# WORK REQUIRED
All lines in the material below that hold "собрал" should be found and copied.

# ENTRIES SUPPLIED
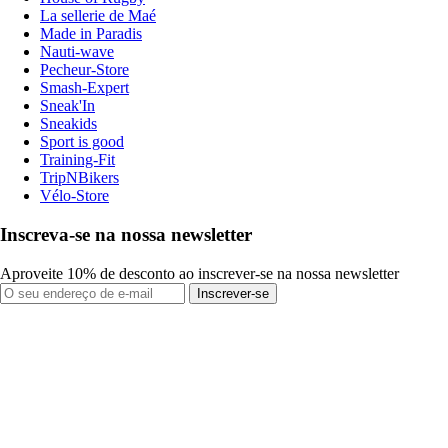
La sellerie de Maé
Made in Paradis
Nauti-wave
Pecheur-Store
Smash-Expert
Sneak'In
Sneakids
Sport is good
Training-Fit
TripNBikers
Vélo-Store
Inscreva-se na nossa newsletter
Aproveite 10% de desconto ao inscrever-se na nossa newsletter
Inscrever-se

...

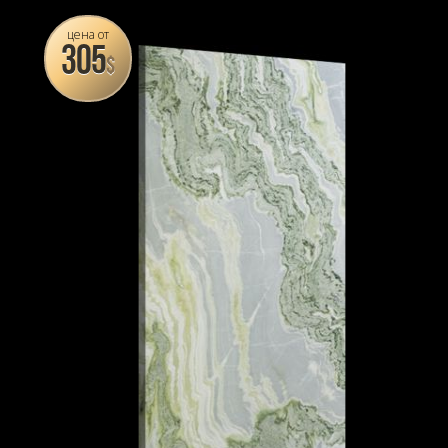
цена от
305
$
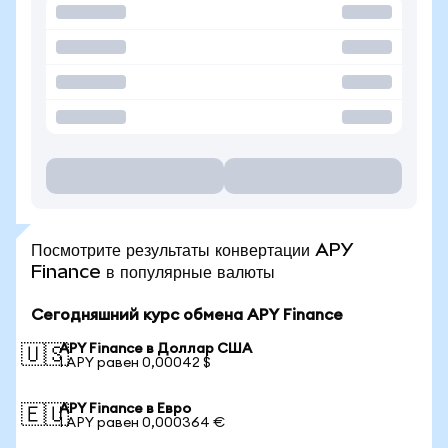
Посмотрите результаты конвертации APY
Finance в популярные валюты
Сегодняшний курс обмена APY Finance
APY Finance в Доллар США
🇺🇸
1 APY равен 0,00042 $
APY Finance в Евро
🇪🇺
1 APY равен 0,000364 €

...

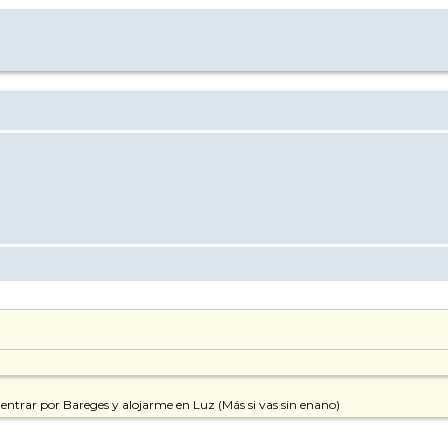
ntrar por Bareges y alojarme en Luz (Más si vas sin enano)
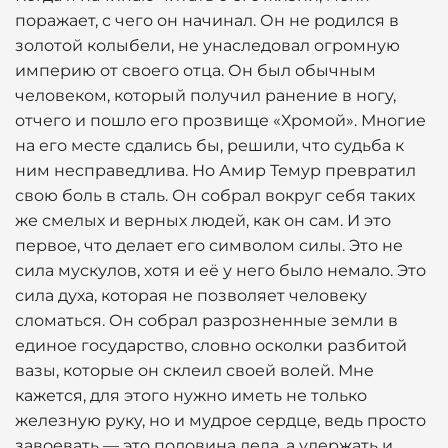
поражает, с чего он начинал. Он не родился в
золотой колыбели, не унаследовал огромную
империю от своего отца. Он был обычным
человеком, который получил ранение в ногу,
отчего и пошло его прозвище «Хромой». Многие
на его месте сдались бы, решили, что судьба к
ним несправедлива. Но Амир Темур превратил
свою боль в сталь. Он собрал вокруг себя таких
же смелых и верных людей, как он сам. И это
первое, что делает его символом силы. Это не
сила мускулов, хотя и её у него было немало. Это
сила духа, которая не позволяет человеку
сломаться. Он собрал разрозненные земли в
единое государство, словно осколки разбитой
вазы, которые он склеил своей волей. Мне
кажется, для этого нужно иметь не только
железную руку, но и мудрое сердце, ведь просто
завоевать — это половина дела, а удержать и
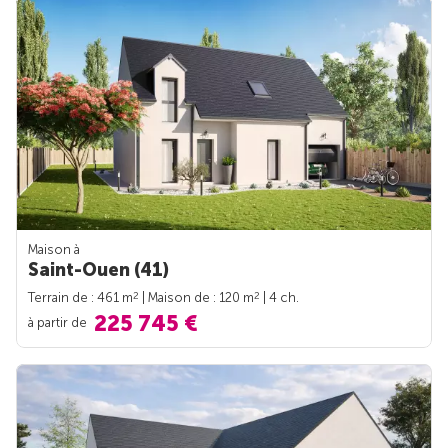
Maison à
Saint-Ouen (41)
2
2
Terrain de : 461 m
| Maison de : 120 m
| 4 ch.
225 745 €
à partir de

# RESULT
свою боль в сталь. Он собрал вокруг себя таких
сломаться. Он собрал разрозненные земли в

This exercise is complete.